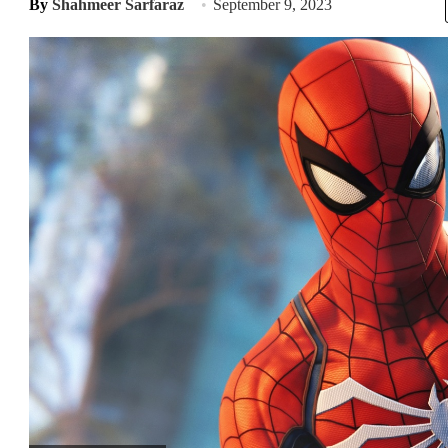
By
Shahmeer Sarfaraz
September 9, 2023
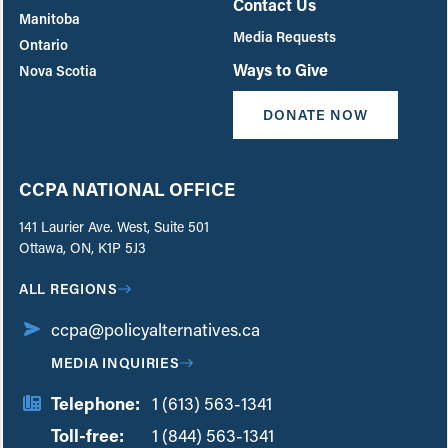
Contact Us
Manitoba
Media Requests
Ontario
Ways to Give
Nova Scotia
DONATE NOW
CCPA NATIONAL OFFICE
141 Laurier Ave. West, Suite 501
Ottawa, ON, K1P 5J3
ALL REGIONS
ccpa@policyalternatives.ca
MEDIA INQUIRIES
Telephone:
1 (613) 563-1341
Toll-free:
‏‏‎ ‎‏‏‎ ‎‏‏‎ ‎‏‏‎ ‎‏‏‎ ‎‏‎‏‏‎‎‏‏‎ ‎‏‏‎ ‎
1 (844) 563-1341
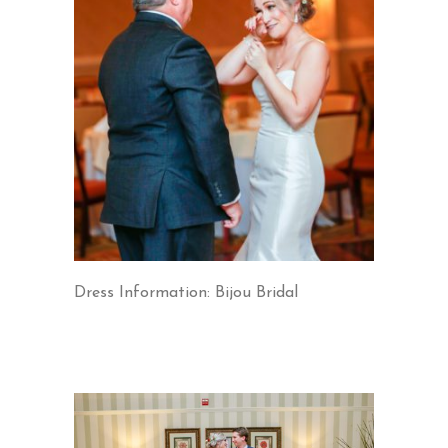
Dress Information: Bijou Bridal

——

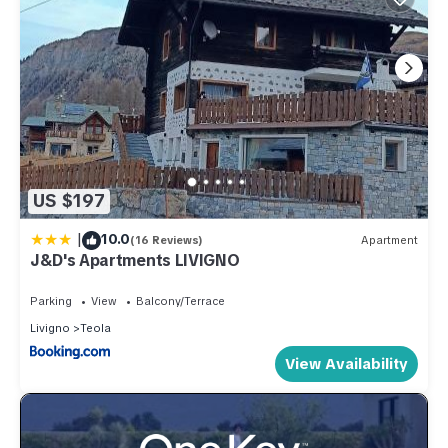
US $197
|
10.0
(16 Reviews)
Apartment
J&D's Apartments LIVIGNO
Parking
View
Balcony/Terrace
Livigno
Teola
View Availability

——

*PROBLEM REQUIREMENTS:* A verbatim transcription is needed of the lines above, starting at the line with "J&D's Apartments LIVIGNO" and ending at the line with "View Availability", both included, and of nothing else.

*SOLUTION:*
J&D's Apartments LIVIGNO
Parking
View
Balcony/Terrace
Livigno
Teola
View Availability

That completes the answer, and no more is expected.